EXERCISE GOAL:
Write every line of the material again exactly, with no pictures in the copy.

RECORDS SHOWN:
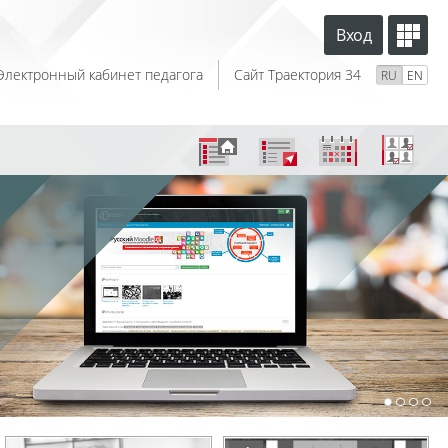
Вход
Электронный кабинет педагога
Сайт Траектория 34
RU
EN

FINISHED EXERCISE:
Вход
Электронный кабинет педагога
Сайт Траектория 34
RU
EN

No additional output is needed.